E mi infastidisce l’aggressività della gente contro la donna che mi ha investita. Manco avesse preso la mira!

Credo che il solo fatto di avermi investita sia una cosa orribile. Poverina. Ho anche cercato di tranquillizzarla.

E boh. Lo volevo raccontare perchè rimanesse qui.

Il percorso non è finito. Dopo tre settimane ho ancora dolori alla schiena e devo iniziare la fisioterapia.

Non so bene dove mi porterà tutto questo, ma se è successo e sono qui per raccontarlo, sono sicura che sarà una parte importante del mio percorso, e sto cercando di accoglierla il più possibile.

Però è dura non guidare,non potersi muovere liberamente, non poter fare Pilates, che per me è una cosa importantissima, non potermi muovere a teatro come vorrei…. Ma posso lavorare per fortunae questa è una risorsa … malgrado sia tutta storta, gonfia per il poco movimento e diciamolo…un po’ rattristata, posso ancora fare un sacco di cose.

Chissà forse non ho ancora realizzato bene che cosa è successo. E’ stato tutto veloce, molto veloce.

Ma questa volta ho scelto di non essere sola.

Ho vissuto da sola le più grandi tragedie della mia vita ( questioni di salute dei miei genitori) e non è stato bello, dunque ho pensato che forse in questo caso la solitudine non mi avrebbe aiutata molto, e ho avuto ragione. E’ stato bello sapere che molte persone mi mandavano la loro solidarietà, mi hanno scritto per sapere come stavo, o mi hanno fatto una telefonata.

Forse sto già imparando qualcosa, e forse condividere questa esperienza qui, magari servirà a qualcun altro.

Non ho nascosto i fatti neanche ai pazienti. E sono stati tutti meravigliosi.

Questo è un momento. E’ in divenire, passerà, ma oggi lo fermo.

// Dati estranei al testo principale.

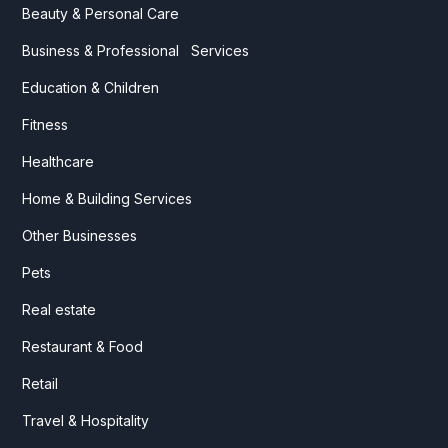
Beauty & Personal Care
Business & Professional Services
Education & Children
Fitness
Healthcare
Home & Building Services
Other Businesses
Pets
Real estate
Restaurant & Food
Retail
Travel & Hospitality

In modo da poterci tornare quando voglio.

E questo anche per dire che non è che a volte si sparisce senza motivo 🙂

Oltre alla mancanza di ispirazione c’era altro!

Che miracolo meraviglioso la vita! ❤

 

PS: il titolo e tema ricorrente “Camminavo leggera” fa parte di un monologo recitato nello spettacolo Veritas, portato in scena da me e i miei compagni a luglio del 2015.